Democratic Gov. Laura Kelly of Topeka, left, and Republican Attorney General Derek Schmidt of Lawrence enter the two-week push ahead of the Nov. 8 election for Kansas governor. (Photos by Sherman Smith and Thad Allton/Kansas Reflector)
TOPEKA — Gov. Laura Kelly introduced the first piece of a second-term agenda Thursday anchored by proposals to immediately end the state’s tax on grocery purchases, expand by $50 million tax relief to the elderly and create a three-day, back-to-school sales tax holiday.
Kelly said her plan would help every Kansas family save money without raising taxes, and “make our state the very best place to live, work and raise a family.”

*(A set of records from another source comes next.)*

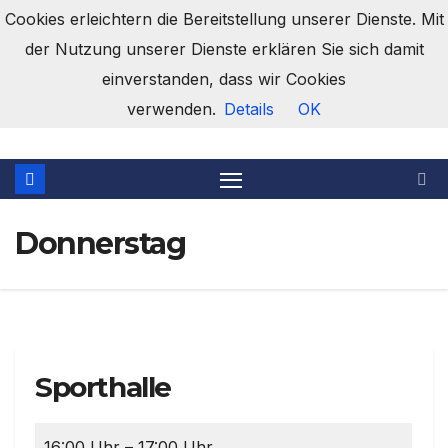
Zum
Cookies erleichtern die Bereitstellung unserer Dienste. Mit
Inhalt
der Nutzung unserer Dienste erklären Sie sich damit
springen
einverstanden, dass wir Cookies
Turnverein Opfingen e.V.
verwenden.
Details
OK
Donnerstag
Sporthalle
16:00 Uhr – 17:00 Uhr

The “Road Ahead” initiative released five weeks before the Nov. 8 election showdown with Republican gubernatorial nominee Derek Schmidt also would strengthen the workforce, expand economic activity and make strategic investments in the future of children, Kelly said.
She said her strategy would bolster the state’s rainy-day fund, reduce state government debt and prevent diversion of money away from highway programs.
“In my second term, I will build on our foundation and grow the economy through proven strategic investments that we know work,” Kelly said. “I’ve been laser-focused on balancing our budget every year, an investment that has paid off and allowed us to cut taxes. But there’s more we can do.”
She said the school tax holiday ought to be in August. She said seniors on Social Security making less than $100,000 annually would benefit from a $50 million reduction in state taxes over the next three years. The state’s 6.5% sales tax on food would be summarily dropped in accordance with her proposal to the GOP-controlled 2022 Legislature. State lawmakers decided to phase out the grocery sales tax over a three-year period.
Schmidt, a Republican who is the state’s attorney general, recently complained Kelly hadn’t released a second-term blueprint. He announced a 100-day agenda of what would be in play if he was elected governor.
The GOP nominee proposed the elderly retire “tax free” by exempting pensions, Social Security and dedicated retirement benefit distributions from the state income tax. In addition, Schmidt said he would alter the homestead property tax to prevent Kansans from losing a home due to inflation.
Schmidt said he would slow growth of state spending by the Legislature and executive branch. He would curtail public debt and support an amendment to the Kansas Constitution to protect funding for the state’s transportation program.